Observation 5: Attentiveness Students’ apparent interest and attentiveness while course material was presented tended to decrease during pure lectures which did not encourage student participation and increased as the instructor served more as a facilitator/enabler who encouraged students towards interaction and participation.

How time was spent in the classroom was very much a function of the teaching instructors were observed teaching the same course – two who favored facilitation mode. While every instructor used both styles at times, there appeared to be a dominate style which was used more frequently. Three major categories of classroom activities which were derived from these styles were identified:

Lecture (Tell) The prepared verbal and visual presentation communicated by the instructor which included the theory behind the key learning points and associated explanations.

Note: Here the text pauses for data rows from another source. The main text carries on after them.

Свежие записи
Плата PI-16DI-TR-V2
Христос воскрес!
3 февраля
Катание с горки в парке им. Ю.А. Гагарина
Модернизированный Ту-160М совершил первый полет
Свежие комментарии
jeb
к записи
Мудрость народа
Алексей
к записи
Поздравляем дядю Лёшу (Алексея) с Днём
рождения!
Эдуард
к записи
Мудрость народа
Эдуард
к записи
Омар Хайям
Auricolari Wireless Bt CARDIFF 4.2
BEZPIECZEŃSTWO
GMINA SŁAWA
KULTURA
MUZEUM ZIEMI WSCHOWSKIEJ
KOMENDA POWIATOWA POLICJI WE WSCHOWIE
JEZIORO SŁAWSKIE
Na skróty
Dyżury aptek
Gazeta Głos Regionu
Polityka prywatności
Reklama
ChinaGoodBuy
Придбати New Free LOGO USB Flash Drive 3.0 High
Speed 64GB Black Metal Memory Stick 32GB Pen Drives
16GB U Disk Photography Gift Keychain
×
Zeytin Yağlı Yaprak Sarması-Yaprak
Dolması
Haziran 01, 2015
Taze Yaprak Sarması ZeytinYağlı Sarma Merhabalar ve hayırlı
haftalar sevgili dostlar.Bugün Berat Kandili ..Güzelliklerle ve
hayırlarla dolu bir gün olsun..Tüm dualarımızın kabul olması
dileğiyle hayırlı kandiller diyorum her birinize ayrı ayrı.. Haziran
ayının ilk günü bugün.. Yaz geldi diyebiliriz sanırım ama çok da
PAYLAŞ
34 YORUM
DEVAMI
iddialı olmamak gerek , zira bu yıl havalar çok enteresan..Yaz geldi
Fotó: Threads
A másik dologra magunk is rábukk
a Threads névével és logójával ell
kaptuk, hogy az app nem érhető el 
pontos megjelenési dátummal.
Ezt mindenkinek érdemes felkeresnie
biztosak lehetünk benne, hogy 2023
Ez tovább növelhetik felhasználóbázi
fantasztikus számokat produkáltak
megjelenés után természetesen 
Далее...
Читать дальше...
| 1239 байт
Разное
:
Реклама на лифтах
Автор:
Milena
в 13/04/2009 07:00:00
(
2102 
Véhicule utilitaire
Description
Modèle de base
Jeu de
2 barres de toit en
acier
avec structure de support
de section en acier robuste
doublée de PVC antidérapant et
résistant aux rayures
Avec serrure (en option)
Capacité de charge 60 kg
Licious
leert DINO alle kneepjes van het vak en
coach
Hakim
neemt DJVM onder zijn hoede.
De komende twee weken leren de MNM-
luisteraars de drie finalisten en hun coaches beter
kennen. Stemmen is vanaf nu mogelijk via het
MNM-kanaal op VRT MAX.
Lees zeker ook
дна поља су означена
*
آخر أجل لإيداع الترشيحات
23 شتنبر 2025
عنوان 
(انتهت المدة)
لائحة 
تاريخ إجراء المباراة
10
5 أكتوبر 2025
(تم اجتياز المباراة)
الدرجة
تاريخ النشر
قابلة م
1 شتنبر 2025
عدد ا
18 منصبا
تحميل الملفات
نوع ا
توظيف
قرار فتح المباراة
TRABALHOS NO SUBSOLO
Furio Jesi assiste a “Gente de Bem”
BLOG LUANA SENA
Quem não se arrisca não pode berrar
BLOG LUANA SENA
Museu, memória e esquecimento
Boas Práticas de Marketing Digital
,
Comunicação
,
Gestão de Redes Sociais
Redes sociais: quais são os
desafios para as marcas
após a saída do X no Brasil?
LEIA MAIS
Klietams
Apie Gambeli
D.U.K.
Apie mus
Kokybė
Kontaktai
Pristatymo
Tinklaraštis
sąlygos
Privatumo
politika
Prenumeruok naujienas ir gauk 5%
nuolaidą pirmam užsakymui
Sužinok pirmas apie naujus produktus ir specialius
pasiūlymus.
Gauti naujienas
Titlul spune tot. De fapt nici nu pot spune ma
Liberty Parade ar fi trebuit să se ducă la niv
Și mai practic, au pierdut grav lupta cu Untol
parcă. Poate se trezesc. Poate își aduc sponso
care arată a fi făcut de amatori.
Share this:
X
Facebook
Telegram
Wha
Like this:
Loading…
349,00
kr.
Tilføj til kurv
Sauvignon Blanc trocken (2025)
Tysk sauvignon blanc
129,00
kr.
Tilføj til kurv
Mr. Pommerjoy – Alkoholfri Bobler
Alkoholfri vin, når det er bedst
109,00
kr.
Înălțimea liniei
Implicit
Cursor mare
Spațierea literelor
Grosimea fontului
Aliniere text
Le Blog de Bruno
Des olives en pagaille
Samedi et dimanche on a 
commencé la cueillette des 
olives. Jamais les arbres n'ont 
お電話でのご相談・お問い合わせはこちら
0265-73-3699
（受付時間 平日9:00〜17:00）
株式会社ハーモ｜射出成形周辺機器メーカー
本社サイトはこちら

Dialogue (Share) The unplanned or unstructured discussion by the instructor and the students which covered related material and was designed to amplify the understanding of the key learning points and interpret their application on the job.

Question and Answer (Query) The specific questions and answers generated by both the instructor and students on key learning points and other related and non-related points. This Q & A normally expanded the application of the lecture and dialogue to specific situations, resolved confusion and provided some indicators to the instructor about the level of understanding by the students.

Lecture, Dialogue and Q & A activities were observed and a comparison was made between different instructor styles. A dichotomy was uncovered between efficient time allocation and student attentiveness. In summary, lecture style used time more effectively in terms of covering required material and learning points in the allotted time. Facilitation style tended to require more time but appeared to sustain the students’ interest and attentiveness.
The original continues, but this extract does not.